Figure 2Post processing via sequence alignment and homopolymer correction. In the first phase, estimates of the DNA codewords are obtained by running several MSA algorithms on high-quality reads that contain an exact match with the address sequence.
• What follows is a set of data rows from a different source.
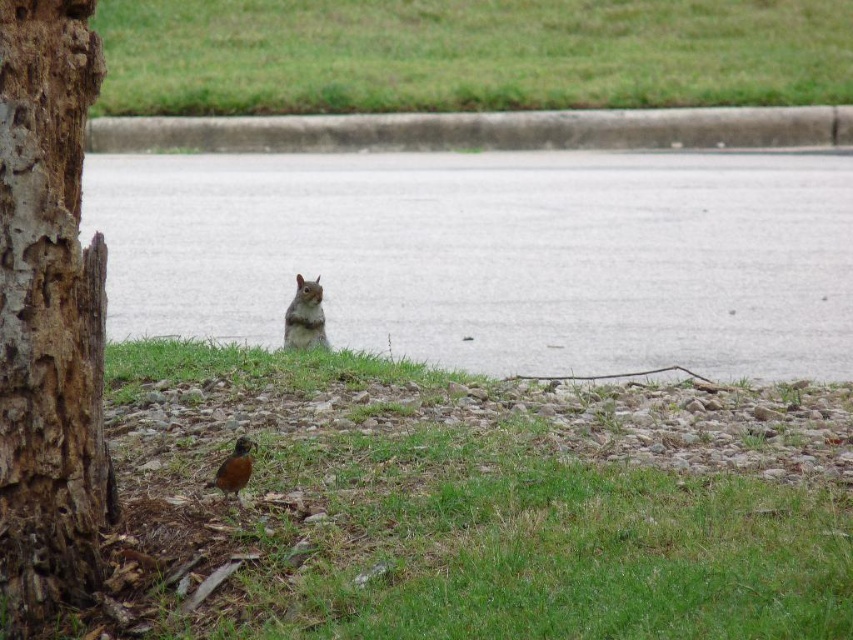 Question: Among these objects, which one is nearest to the camera?

Choices:
 (A) green grass at lower center
 (B) brown rough bark tree trunk at left
 (C) green grass at upper center
 (D) gray fur squirrel at center

Answer: (B)

Question: Is concrete curb at upper center to the left of gray furry squirrel at center from the viewer's perspective?

Choices:
 (A) no
 (B) yes

Answer: (B)

Question: Does brown rough bark tree trunk at left have a lesser width compared to concrete curb at upper center?

Choices:
 (A) no
 (B) yes

Answer: (B)

Question: Which is farther from the green grass at upper center?

Choices:
 (A) concrete curb at upper center
 (B) brown rough bark tree trunk at left
 (C) green grass at lower center
 (D) gray furry squirrel at center

Answer: (C)

Question: Can you confirm if gray furry squirrel at center is wider than gray fur squirrel at center?

Choices:
 (A) yes
 (B) no

Answer: (A)

Question: Among these objects, which one is nearest to the camera?

Choices:
 (A) green grass at lower center
 (B) gray fur squirrel at center

Answer: (A)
The second phase improves the estimate by employing an iterative method that includes BWA alignment and an errorcorrecting scheme.
Summary of the readout data, along with the number and type of errors encountered in the reads.
| Block (length) | Number of reads | Sequencing Coverage depth | Number of errors: (substitution, insertion, deletion) | |||
|---|---|---|---|---|---|---|
| Average | Maximum | Per read (average) | Consensus | |||
| Nanopolish | Our method | |||||
| 1 (1,000) | 201 | 176.145 | 192 | (107, 14, 63) | (14, 32, 5) | (0, 0, 2) |
| 2 (1,000) | 407 | 315.521 | 349 | (123, 12, 70) | (75, 99, 40) | (0, 0, 0) |
| 3 (1,000) | 490 | 460.375 | 482 | (80, 23, 42) | (10, 45, 0) | (0, 0, 0) |
| 4 (1,000) | 100 | 81.763 | 87 | (69, 18, 37) | (1, 54, 1) | (0, 0, 0) |
| 5 (1,000) | 728 | 688.663 | 716 | (88, 20, 48) | (4, 45, 3) | (0, 0, 0) |
| 6 (1,000) | 136 | 120.907 | 129 | (79, 21, 42) | (390, 102, 61) | (0, 0, 0) |
| 7 (1,000) | 577 | 542.78 | 566 | (83, 26, 41) | (3, 31, 3) | (0, 0, 0) |
| 8 (1,000) | 217 | 199.018 | 207 | (83, 20, 46) | (18, 51, 1) | (0, 0, 0) |
| 9 (1,000) | 86 | 56.828 | 75 | (60, 16, 30) | (404, 92, 54) | (0, 0, 0) |
| 10 (1,000) | 442 | 396.742 | 427 | (91, 18, 52) | (388, 100, 59) | (0, 0, 0) |
| 11 (1,000) | 114 | 101.826 | 110 | (79, 23, 42) | (16, 23, 18) | (0, 0, 0) |
| 12 (1,000) | 174 | 162.559 | 169 | (94, 23, 50) | (14, 59, 1) | (0, 0, 0) |
| 13 (1,060) | 378 | 352.35 | 366 | (88, 26, 44) | (7, 55, 4) | (0, 0, 0) |
| 14 (1,000) | 222 | 189.918 | 203 | (69, 22, 34) | (15, 34, 3) | (0, 0, 0) |
| 15 (1,000) | 236 | 222.967 | 232 | (92, 24, 45) | (15, 46, 2) | (0, 0, 0) |
| 16 (1,000) | 198 | 182.99 | 195 | (103, 16, 61) | (15, 62, 4) | (0, 0, 1) |
| 17 (880) | 254 | 240.273 | 250 | (77, 19, 42) | (359, 95, 44) | (0, 0, 0) |
Figure 3Image files used in our experiment. (a,b) show the raw images which were compressed, encoded and synthesized into DNA blocks. The Citizen Kane poster[19] (photographed by Kahle, A., date of access: 17/11/2016) RKO Radio Pictures, not copyrighted per claim of Wikipedia repository) and Smiley Face emoji were of size 9,592 and 130.2 bytes, and had dimensions of 88 × 109 and 56 × 56 pixels, respectively. (c,d) show the recovered images after sequencing of the DNA blocks and the post-processing phase without homopolymer error correction. Despite having only two errors in the Citizen Kane file, we were not able to recover any detail in the image. On the other hand, one error in the Smiley Face emoji did not cause any visible distortion. (e,f) show the image files obtained after homopolymer error correction, leading to an error-free reconstruction of the original file.